Connolly pushing for new FedRAMP bill

The House oversight operations subcommittee chairman's legislation would provide more clarity to the federal approval process for cloud services.

cloud

Even though the federal government's program to evaluate and authorize cloud service providers' offerings has made significant strides, lawmakers are developing legislation that addresses weaknesses and gaps that still dog it.

Some of the companies that have gone through the often-lengthy Federal Risk and Authorization Management Program approval process told a House Committee and on Oversight and Reform subcommittee on July 17 that they're having difficulties understanding the approval process and getting agencies to accept approvals uniformly.

Those complaints have nagged FedRAMP since its inception, with companies saying the process was also too lengthy and costly.

Will Ackerly, CTO at startup Virtru, told Government Operations Subcommittee Chairman Gerry Connolly (D-Va.) that his company probably wouldn't have made it through the FedRAMP authorization process if not for advocates inside federal agencies who helped shepherd it through. It took 20 months to get the company's product through the approval cycle at a cost of $1.6 million, Ackerly said. Plus, Virtru still must spend $150,000 to $200,000 a year to maintain the certification, he said.

Those costs, time and confusion, Connolly said, are what FedRAMP was created to address. "What was supposed to be a six-month process costing $250,000 instead could take years and cost a company millions of dollars," he said.

Connolly, as well as vendors testifying at the hearing, commended FedRAMP on making significant progress. Nevertheless, said Connolly, new legislation is needed to define roles, including how FedRAMP's Joint Authorization Board (JAB) and agencies see each other's approvals, as well as other issues.

The JAB authority to operate should "be accepted at all [agency] windows," Connolly said, while agency ATOs might set some basic approval foundations that could be more readily reused by companies without starting each approval from scratch. That's not happening, he said.

Anil Cheriyan, deputy commissioner of the Federal Acquisition Service and director of the Technology Transformation Service at the General Services Administration, told the committee that FedRAMP has made significant progress. In fiscal 2018, he said, the government issued about 40 authorizations, including provisional ATOs. It took three years, he said, for the program to issue its first 40 ATOs.

Currently, he said, the government has authorized 143 cloud products from 115 companies, with 69 more ATOs coming.

Department of Health and Human Services CIO Jose Arrieta said FedRAMP has been key to his agency's move to make all of its data more transparent and useable, as well as a linchpin in the agency's IT modernization efforts.

Despite the successes, Connolly and Rep. Mark Meadows (R-N.C.) are drafting a bill with industry input that will instill some official discipline in the process.

The two introduced a FedRAMP reform bill last July, but it didn't get out of the House. The new bill is very similar to last year's.

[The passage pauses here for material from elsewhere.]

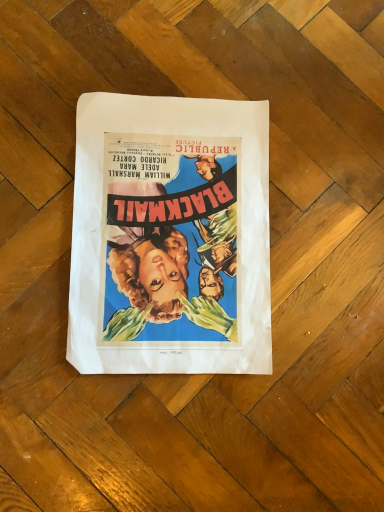 Question: Should I look upward or downward to see matte paper poster at center?

Choices:
 (A) down
 (B) up

Answer: (B)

"There will be legislation in your future," Connolly told witnesses at the hearing. "We're determined" to provide a legislative "anchor" for FedRAMP provisions, he said.

According to Connolly, the legislation now being drafted will codify and define the roles and responsibilities of federal agencies and third-party assessment organizations; address how to further reduce long approval times for vendor applicants, particularly small businesses; tackle the uneven application of vendors' ATOs across federal agencies; and set metrics on time, costs and assessment quality.